Any fact other than a prior conviction that increases the maximum penalty established by a jury verdict or a guilty plea must be admitted by the defendant or proved to a jury beyond a reasonable doubt. Booker, 125 S. Ct. at 756. Here, the judge rather than a jury calculated the drug weight, and given Sutton's inconsistent statements at the plea colloquy, did so on less than proof beyond a reasonable doubt. See United States v. Fernandez, 205 F.3d 1020, 1027 (7th Cir. 2000) (vacating guilty plea in part because defendant changed his responses to whether he committed certain acts and the ambiguity was never clarified); but cf. United States v. Warneke, 310 F.3d 542, 550 (7th Cir. 2003) (explaining that an admission is "even better than a jury's finding beyond a reasonable doubt" because an admission "removes all contest from the case."). Accordingly, there was constitutional error that, after Booker, is plain. See Paladino, 401 F.3d at 481. But we cannot determine whether Sutton's substantial rights were affected without consulting the sentencing judge to determine whether she would have given the same sentence had she known the guidelines were not mandatory. Id. at 482. Sutton's sentencing transcript does not suggest that, given extra leeway in sentencing, the district court would have imposed the same sentence. See United States v. Lee, 399 F.3d 864, 866 (7th Cir. 2005). Therefore a limited remand under the scheme set forth in Paladino is appropriate.

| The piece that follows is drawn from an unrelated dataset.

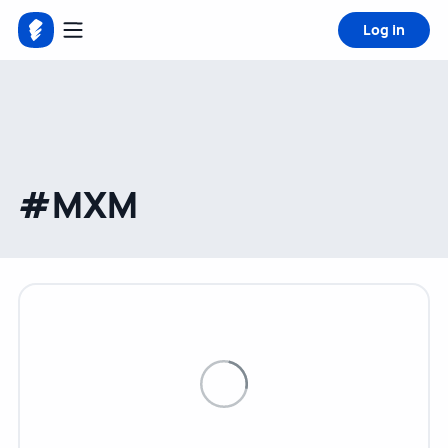
Log in
#MXM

Finally, Sutton argues that there is a conflict between the oral pronouncement of his sentence and the written judgment. At sentencing the government requested that as a condition of his supervised release, Sutton be ordered to reimburse the $2,500 investigators paid him for the crack. The district court responded: "All right. I will, yes, I will include that." Sutton takes no issue with the court's ruling but instead argues that the written judgment improperly categorizes the $2,500 as restitution. In a section titled "Criminal Monetary Penalties," the written judgment includes three columns with preprinted headings: one for "Assessment," under which is typed $200; a second for "Fine," under which is typed "waived"; and a third for "Restitution," under which nothing is typed. Next to the "Restitution" column the court added a fourth column by typing the heading "Buy money" and then typing "$2,500.00" underneath. Elsewhere in the judgment the court also stated explicitly that the $2,500 was to be repaid as a condition of supervised release. We agree with the government that Sutton simply misreads the judgment; in fact it is entirely consistent with the court's oral pronouncement.
Sutton's arguments about drug quantity and repayment of the buy money are without merit, but we order a LIMITED REMAND in accordance with Paladino and will retain jurisdiction pending the conclusion of further proceedings in the district court.